In Waterford versorgte man bis zu 1800 Menschen jeden Tag mit Armenspeisung. Derweil wurden im 70 Kilometer entfernten kleinen Ort Lismore jeden Tag um die 15 Tote beerdigt. Während des 17. Jahrhunderts starb jedes fünfte neugeborene Kind in den ersten Lebenswochen, oft war der Prozentsatz wegen Masern, Blattern und Grippe noch höher. Mit ausgewählten Exponaten wird gezeigt, wie Ärzte den Krankheiten begegneten. Die Medizin war »folk medicine«, die Rezepte für Heilmittel wurden von Generation zu Generation weitergegeben. Zu sehen sind etwa ein Porträt von einem Herrn Mackesy alias Billy the Bleeder und eine silberne Blutungsschale, wie er sie beim Aderlass verwendete. Weitere Exponate verweisen auf die Verwendung von Trauerschmuck. Diese geht zurück auf das Jahr 1626, als ein Lisagh O’Connor sechs Verwandten jeweils 20 Schillinge für Trauerringe überließ. Einem Freund vermachte er seine wertvolle Uhr unter der Bedingung von 100 Messen für seine Seele.

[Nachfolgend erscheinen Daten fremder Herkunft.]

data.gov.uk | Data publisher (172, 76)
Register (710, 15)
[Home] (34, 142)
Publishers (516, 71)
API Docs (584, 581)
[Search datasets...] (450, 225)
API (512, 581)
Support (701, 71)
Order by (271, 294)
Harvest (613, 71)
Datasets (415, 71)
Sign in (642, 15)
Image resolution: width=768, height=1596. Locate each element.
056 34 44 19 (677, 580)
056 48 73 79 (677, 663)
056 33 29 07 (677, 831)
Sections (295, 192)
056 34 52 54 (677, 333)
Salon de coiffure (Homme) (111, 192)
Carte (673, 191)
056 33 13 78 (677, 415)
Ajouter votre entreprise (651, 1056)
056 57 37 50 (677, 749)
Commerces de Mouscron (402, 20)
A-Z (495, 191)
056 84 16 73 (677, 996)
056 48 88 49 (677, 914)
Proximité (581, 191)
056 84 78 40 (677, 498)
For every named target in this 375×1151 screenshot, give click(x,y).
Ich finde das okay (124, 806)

Im obersten Stockwerk schließlich befindet sich der eigentliche Wake-Raum. Eine Schaufensterpuppe ist im Bett als Leichnam drapiert, die Augen sind früherer Praxis folgend mit Münzen bedeckt – die Augenlider sollten sich nicht durch einen postmortalen Spasmus öffnen können. Das Fenster ist geöffnet, damit die Seele der Toten entweichen kann. Ein Spiegel ist aus Respektgründen verhüllt. Der Tour Guide ist mehr als sparsam mit Informationen über die irische Totenwache. Die Wurzeln der sakralen Trauerkultur der Iren gehen zurück auf prähistorische Formen keltischer und vorkeltischer Totenkulte, über die sich wie ein Bahrtuch christlich-katholische Rituale gelegt haben.

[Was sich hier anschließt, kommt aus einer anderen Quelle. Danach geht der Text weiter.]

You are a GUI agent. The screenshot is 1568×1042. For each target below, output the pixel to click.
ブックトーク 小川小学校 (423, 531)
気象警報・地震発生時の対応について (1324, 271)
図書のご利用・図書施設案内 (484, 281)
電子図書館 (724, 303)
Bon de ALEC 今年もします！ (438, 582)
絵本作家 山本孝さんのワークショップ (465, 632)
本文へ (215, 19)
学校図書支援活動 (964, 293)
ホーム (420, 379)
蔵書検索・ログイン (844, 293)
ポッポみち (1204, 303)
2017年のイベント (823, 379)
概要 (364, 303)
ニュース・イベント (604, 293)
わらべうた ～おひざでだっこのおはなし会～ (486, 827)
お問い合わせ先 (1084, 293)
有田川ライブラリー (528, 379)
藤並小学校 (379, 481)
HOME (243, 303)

Stirbt ein Familienmitglied, so wird der von den engsten Verwandten gewaschene Leichnam aufgebahrt, und noch am selben Abend versammeln sich Freunde und Nachbarn im Haus zum gemeinsamen Gebet – einst herbeigerufen vom »keening« (Wehklagen) von Frauen. Für wenig Geld ließen sich in Waterford Frauen zum Wehklagen anheuern; eine Totenwache wurde als gut erachtet, wenn die Frauen so laut wehklagten, wie sie nur konnten und weit zu hören waren. Beim Gebet im Haus bleibt es jedoch nicht, mit jedem Whiskey und mit jeder Priese Schnupftabak (früher mit einer Tonpfeife eingenommen) erhellen sich die Mienen, Geschichten werden erzählt, es wird gesungen und gar getanzt. Das muntere Wachen soll den Hinterbliebenen die Trauerarbeit erleichtern. Ein Wake Museum hätte diese im Verschwinden begriffene Tradition ebenso näher zu beleuchten wie die englischen Kommentare dazu, die etwa in »Brand’s Popular Antiquities of Great Britain« von 1905 zu finden sind. Auch ein Hinweis auf »Finnegans Wake«, das 1939 erschienene letzte Werk von James Joyce, dürfte im Museum der Totenwache eigentlich nicht fehlen.